L’acqua che disseta gli occhi

Da dietro l’obiettivo ci si deve dissetare. Fotografare non è la pressione sul pulsante che fa scattare l’otturatore, scattare è un colpo d’arma da fuoco, al contempo una dichiarazione di guerra e d’amore.

Gli occhi, molto più delle papille gustative, cercano sapore che tolga la fame. Gli occhi sono maledizioni per la soddisfazione, non ne hanno mai abbastanza di quello che amano ed è il piacere più silenzioso. La sete degli occhi non è come l’astinenza da fumo che se manca una sigaretta il corpo soffre e si dimena, alza la voce e si contorce. Gli occhi cercano e aspettano in silenzio e se il cibo non arriva non reclamano ad alta voce, gli occhi sono pazienti e silenziosi.

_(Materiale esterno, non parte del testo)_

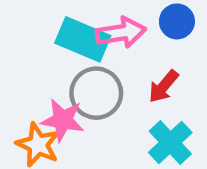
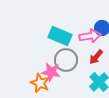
pink arrow: (121, 33) -> (90, 36), moved

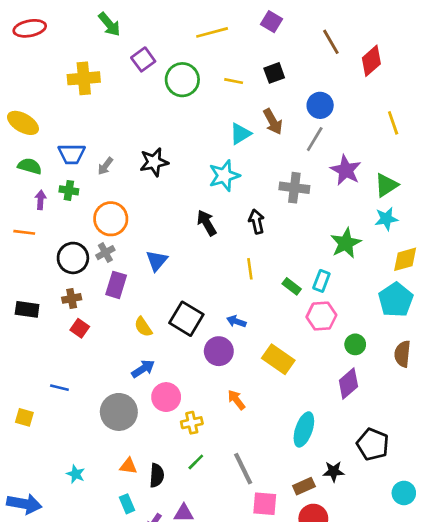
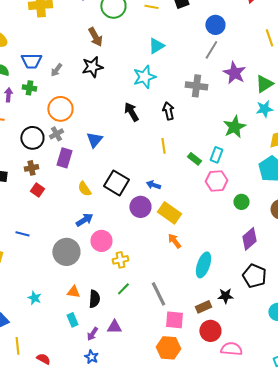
brown arrow: (273, 122) -> (95, 37), moved
yellow rectangle: (278, 359) -> (169, 213), moved
purple diamond: (348, 384) -> (249, 239), moved
orange arrow: (236, 400) -> (174, 241), moved

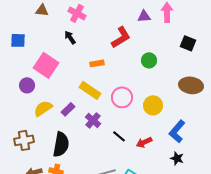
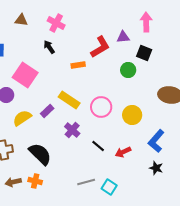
purple triangle: (144, 16) -> (123, 37), moved
black square: (188, 43) -> (144, 53), moved
orange rectangle: (97, 63) -> (78, 65), moved
purple rectangle: (68, 109) -> (47, 111), moved
black semicircle: (61, 144) -> (40, 154), turned -55

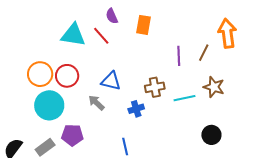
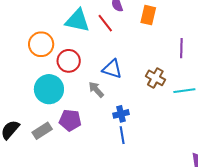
orange circle: (40, 74) -> (41, 44), moved
brown cross: (155, 87) -> (155, 78), turned 36
blue cross: (136, 109) -> (121, 114), moved

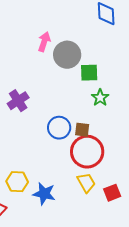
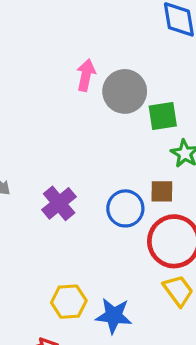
purple cross: (18, 101) -> (59, 203), moved
brown square: (82, 130) -> (162, 191), moved

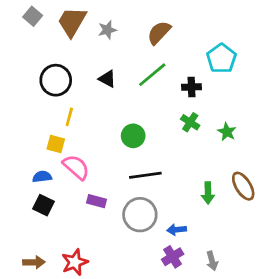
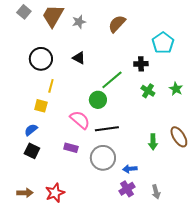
green line: (152, 75) -> (112, 80), moved
green cross: (190, 122) -> (148, 91), moved
green star: (227, 132) -> (176, 89), moved
pink semicircle: (76, 167) -> (80, 120), moved
blue semicircle: (42, 177) -> (31, 130), turned -32

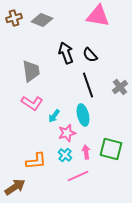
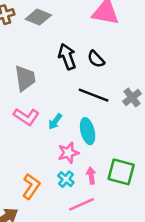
black line: (88, 85) -> (94, 95), turned -50
cyan arrow: (54, 116) -> (55, 122), moved
orange L-shape: (36, 161) -> (31, 186), turned -50

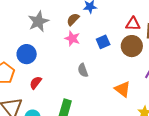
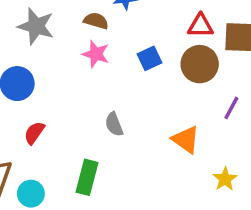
brown semicircle: (73, 19) -> (96, 21), turned 64
gray star: (38, 21) -> (36, 26), turned -30
gray semicircle: (83, 70) -> (114, 124), moved

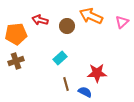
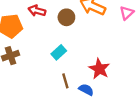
red star: (97, 73) -> (99, 69), turned 30

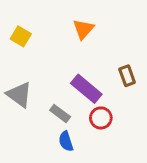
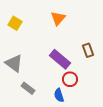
gray rectangle: (60, 114) -> (28, 88), moved
blue semicircle: (66, 141) -> (59, 95), moved

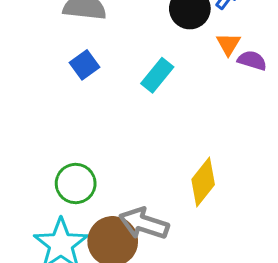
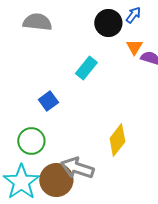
blue square: (85, 65) -> (48, 101), moved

Poi gli occhi incontrano le forme dei loro desideri, si saziano, ma subito ne vogliono ancora, non la stessa forma ma una sua piccola evoluzione, differente, nuova, nei colori, nelle sfumature, piccole differenze ma sempre appartenente al motivo della loro prima soddisfazione, del suo primo oggetto di desiderio. Ecco, ne trovano, si saziano ancora, e quando sembra bastare ne cercano ancora, e ancora, senza mai trovare pace.

La passione di un fotografo sono i paesaggi? Quel fotografo scoprirà che il mondo non ne ha abbastanza. La passione è il ritratto? Scoprirà che non ci sono abbastanza esseri umani al mondo da togliere quella sete. E quando il fotografo li avrà immortalati tutti? Dovrà iniziare di nuovo il giro per elemosinare espressioni differenti, luce differente, età differenti.

Fotografare è un melense girone dell’inferno in paradiso.